__EXERCISE INSTRUCTIONS__: Output the lines of the records below exactly, beginning at their first line and ending at the line with "Breites Doppelbett (Kingsize)"; include no pictures.

*** LISTED RECORDS ***

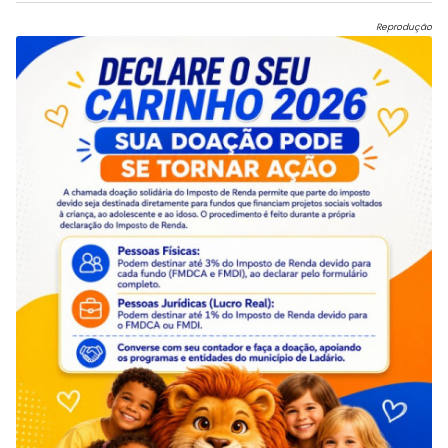
Reprodução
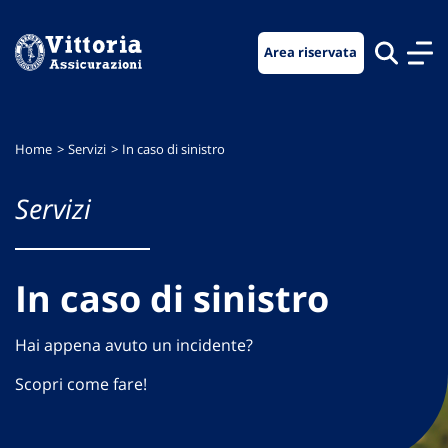
Vai
Vai
Vai
al
al
al
Area riservata
menu
contenuto
footer
di
principale
navigazione
Home
Servizi
In caso di sinistro
Servizi
In caso di sinistro
Hai appena avuto un incidente?
Scopri come fare!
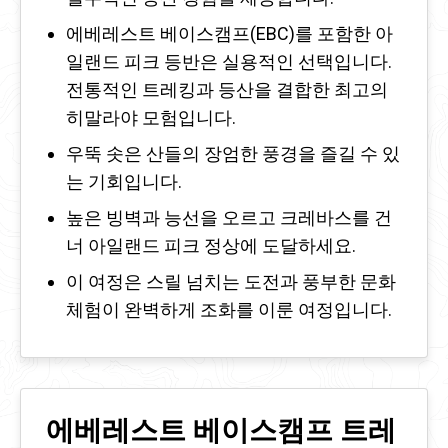
에베레스트 베이스캠프(EBC)를 포함한 아
일랜드 피크 등반은 실용적인 선택입니다.
전통적인 트레킹과 등산을 결합한 최고의
히말라야 모험입니다.
우뚝 솟은 산들의 장엄한 풍경을 즐길 수 있
는 기회입니다.
높은 빙벽과 능선을 오르고 크레바스를 건
너 아일랜드 피크 정상에 도달하세요.
이 여정은 스릴 넘치는 도전과 풍부한 문화
체험이 완벽하게 조화를 이룬 여정입니다.
에베레스트 베이스캠프 트레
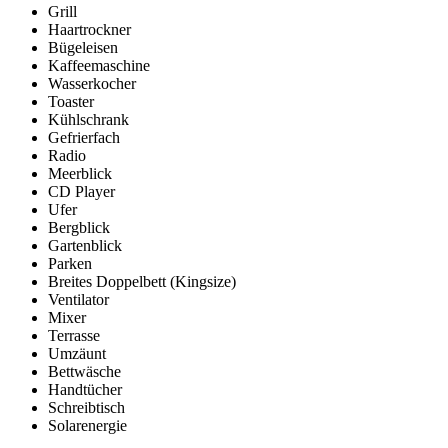
Grill
Haartrockner
Bügeleisen
Kaffeemaschine
Wasserkocher
Toaster
Kühlschrank
Gefrierfach
Radio
Meerblick
CD Player
Ufer
Bergblick
Gartenblick
Parken
Breites Doppelbett (Kingsize)
Ventilator
Mixer
Terrasse
Umzäunt
Bettwäsche
Handtücher
Schreibtisch
Solarenergie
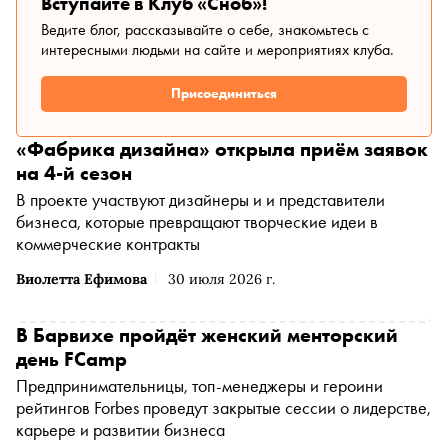
Вступайте в Клуб «Сноб»!
Ведите блог, рассказывайте о себе, знакомьтесь с
интересными людьми на сайте и мероприятиях клуба.
Присоединиться
«Фабрика дизайна» открыла приём заявок
на 4-й сезон
В проекте участвуют дизайнеры и и представители
бизнеса, которые превращают творческие идеи в
коммерческие контракты
Виолетта Ефимова
30 июля 2026 г.
В Барвихе пройдёт женский менторский
день FCamp
Предпринимательницы, топ-менеджеры и героини
рейтингов Forbes проведут закрытые сессии о лидерстве,
карьере и развитии бизнеса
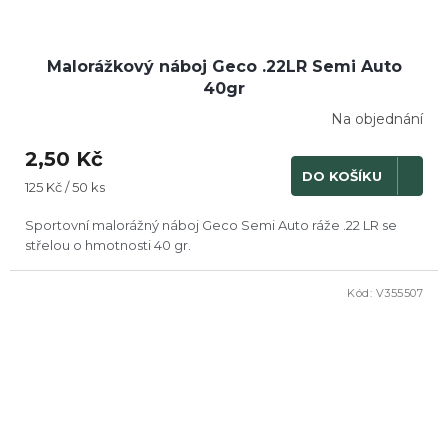
Malorážkový náboj Geco .22LR Semi Auto
40gr
Na objednání
2,50 Kč
DO KOŠÍKU
Měrná
125 Kč / 50 ks
cena:
Sportovní malorážný náboj Geco Semi Auto ráže .22 LR se
střelou o hmotnosti 40 gr.
Kód:
V355507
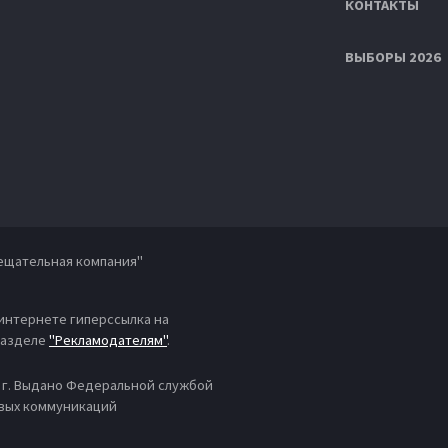
КОНТАКТЫ
ВЫБОРЫ 2026
ещательная компания"
 интернете гиперссылка на
 разделе
"Рекламодателям"
.
4 г. Выдано Федеральной службой
овых коммуникаций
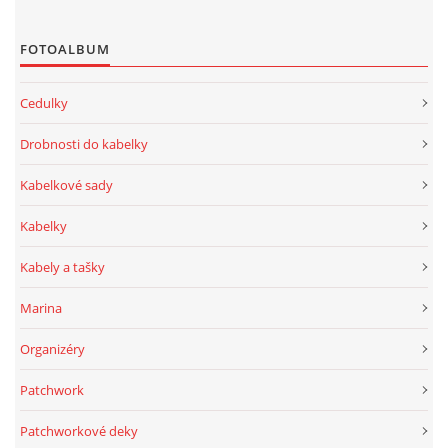
FOTOALBUM
Cedulky
Drobnosti do kabelky
Kabelkové sady
Kabelky
Kabely a tašky
Marina
Organizéry
Patchwork
Patchworkové deky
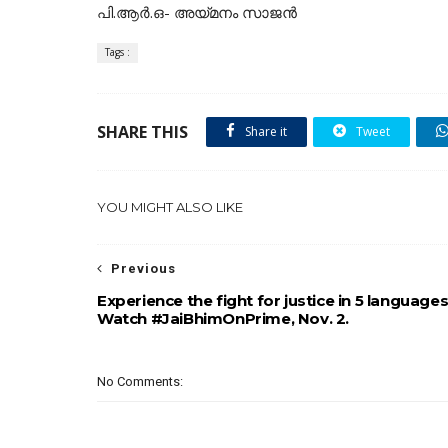
പി.ആർ.ഒ- അയ്മനം സാജൻ
Tags :
SHARE THIS
Share it
Tweet
YOU MIGHT ALSO LIKE
Previous
Experience the fight for justice in 5 languages
Watch #JaiBhimOnPrime, Nov. 2.
No Comments:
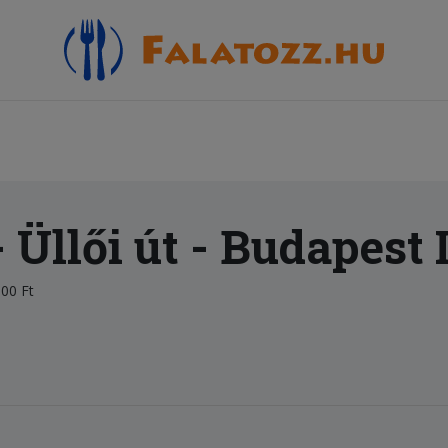
Üllői út
- Budapest 
00 Ft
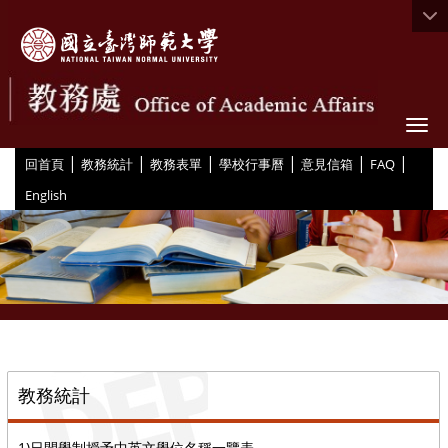
Togg
|
|
|
|
|
|
:::
回首頁
教務統計
教務表單
學校行事曆
意見信箱
FAQ
English
::
教務統計
1)日間學制授予中英文學位名稱一覽表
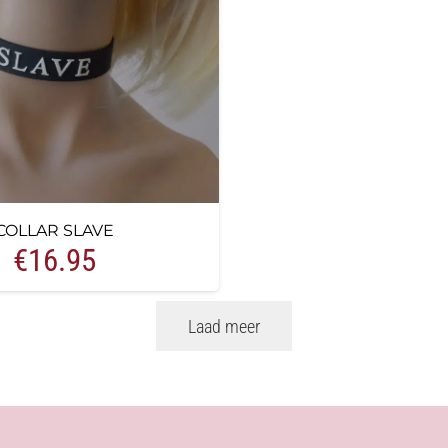
COLLAR SLAVE
€
16.95
Laad meer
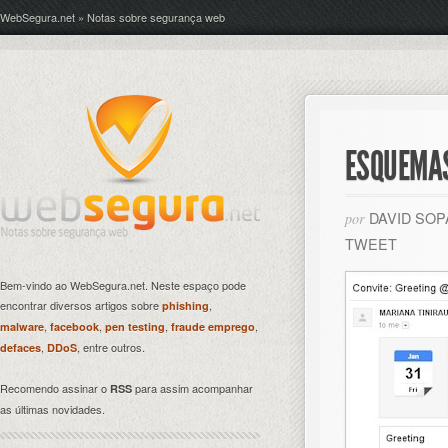
WebSegura.net » Notas sobre segurança web
ESQUEMAS
DAVID SO
por
TWEET
Bem-vindo ao WebSegura.net. Neste espaço pode
encontrar diversos artigos sobre
,
phishing
,
,
,
,
malware
facebook
pen testing
fraude emprego
,
, entre outros.
defaces
DDoS
Recomendo assinar o
para assim acompanhar
RSS
as últimas novidades.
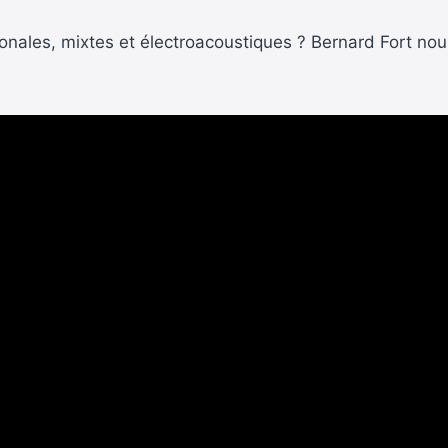
tonales, mixtes et électroacoustiques ? Bernard Fort n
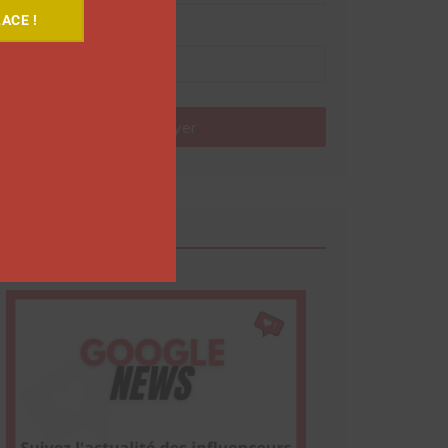
ACE !
Nom
Envoyer
Google News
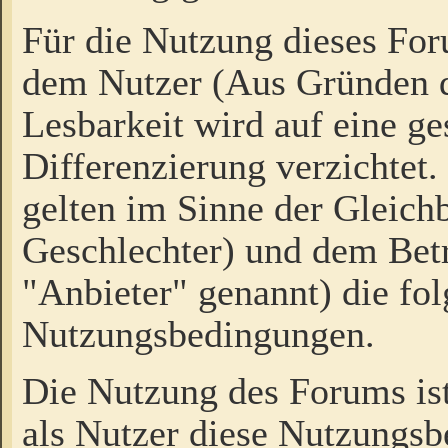
Für die Nutzung dieses Fo
dem Nutzer (Aus Gründen d
Lesbarkeit wird auf eine ge
Differenzierung verzichtet.
gelten im Sinne der Gleich
Geschlechter) und dem Bet
"Anbieter" genannt) die fo
Nutzungsbedingungen.
Die Nutzung des Forums ist
als Nutzer diese Nutzungs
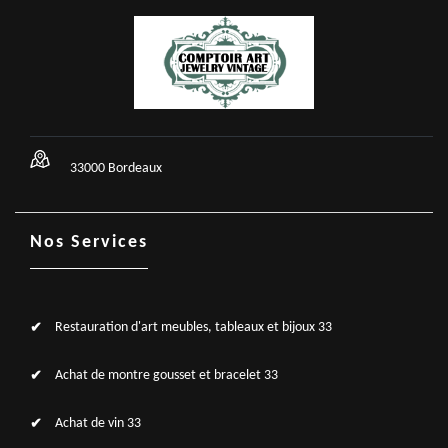
33000 Bordeaux
Nos Services
Restauration d'art meubles, tableaux et bijoux 33
Achat de montre gousset et bracelet 33
Achat de vin 33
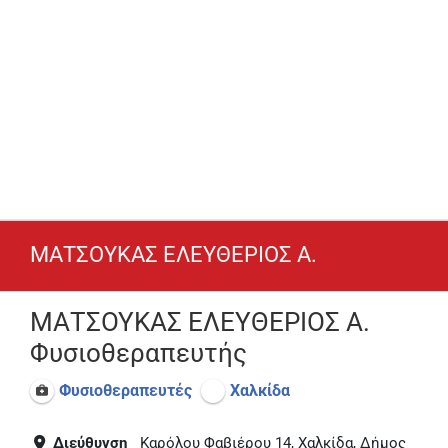
ΜΑΤΣΟΥΚΑΣ ΕΛΕΥΘΕΡΙΟΣ Α.
ΜΑΤΣΟΥΚΑΣ ΕΛΕΥΘΕΡΙΟΣ Α.
Φυσιοθεραπευτής
Φυσιοθεραπευτές
Χαλκίδα
Διεύθυνση
Καρόλου Φαβιέρου 14, Χαλκίδα, Δήμος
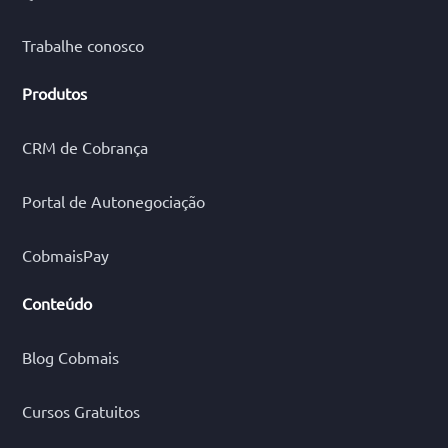
Trabalhe conosco
Produtos
CRM de Cobrança
Portal de Autonegociação
CobmaisPay
Conteúdo
Blog Cobmais
Cursos Gratuitos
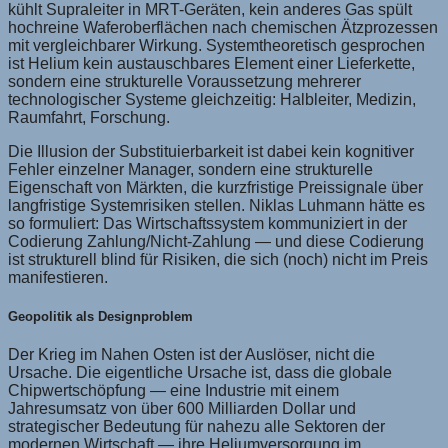
kühlt Supraleiter in MRT-Geräten, kein anderes Gas spült
hochreine Waferoberflächen nach chemischen Ätzprozessen
mit vergleichbarer Wirkung. Systemtheoretisch gesprochen
ist Helium kein austauschbares Element einer Lieferkette,
sondern eine strukturelle Voraussetzung mehrerer
technologischer Systeme gleichzeitig: Halbleiter, Medizin,
Raumfahrt, Forschung.
Die Illusion der Substituierbarkeit ist dabei kein kognitiver
Fehler einzelner Manager, sondern eine strukturelle
Eigenschaft von Märkten, die kurzfristige Preissignale über
langfristige Systemrisiken stellen. Niklas Luhmann hätte es
so formuliert: Das Wirtschaftssystem kommuniziert in der
Codierung Zahlung/Nicht-Zahlung — und diese Codierung
ist strukturell blind für Risiken, die sich (noch) nicht im Preis
manifestieren.
Geopolitik als Designproblem
Der Krieg im Nahen Osten ist der Auslöser, nicht die
Ursache. Die eigentliche Ursache ist, dass die globale
Chipwertschöpfung — eine Industrie mit einem
Jahresumsatz von über 600 Milliarden Dollar und
strategischer Bedeutung für nahezu alle Sektoren der
modernen Wirtschaft — ihre Heliumversorgung im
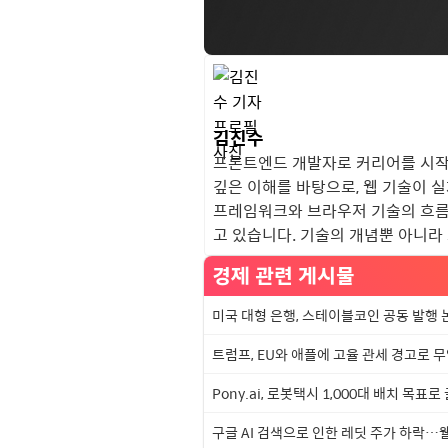
김진수
프론트엔드 개발자로 커리어를 시작
깊은 이해를 바탕으로, 웹 기술이 실제 
프레임워크와 브라우저 기술의 흐름에
고 있습니다. 기술의 개념뿐 아니라 
경제 관련 게시물
미국 대형 은행, 스테이블코인 공동 발행 
트럼프, EU와 애플에 고율 관세 경고로 
Pony.ai, 로봇택시 1,000대 배치 목표
구글 AI 검색으로 인한 레딧 주가 하락…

*** End of LISTED RECORDS ***

__ANSWER AREA__:
Reprodução
Vai
Vai
Vai
al
al
al
Area riservata
menu
contenuto
footer
di
principale
navigazione
Home
Servizi
In caso di sinistro
Servizi
In caso di sinistro
Hai appena avuto un incidente?
Scopri come fare!
에베레스트 베이스캠프(EBC)를 포함한 아
일랜드 피크 등반은 실용적인 선택입니다.
전통적인 트레킹과 등산을 결합한 최고의
히말라야 모험입니다.
우뚝 솟은 산들의 장엄한 풍경을 즐길 수 있
는 기회입니다.
높은 빙벽과 능선을 오르고 크레바스를 건
너 아일랜드 피크 정상에 도달하세요.
이 여정은 스릴 넘치는 도전과 풍부한 문화
체험이 완벽하게 조화를 이룬 여정입니다.
에베레스트 베이스캠프 트레
Grill
Haartrockner
Bügeleisen
Kaffeemaschine
Wasserkocher
Toaster
Kühlschrank
Gefrierfach
Radio
Meerblick
CD Player
Ufer
Bergblick
Gartenblick
Parken
Breites Doppelbett (Kingsize)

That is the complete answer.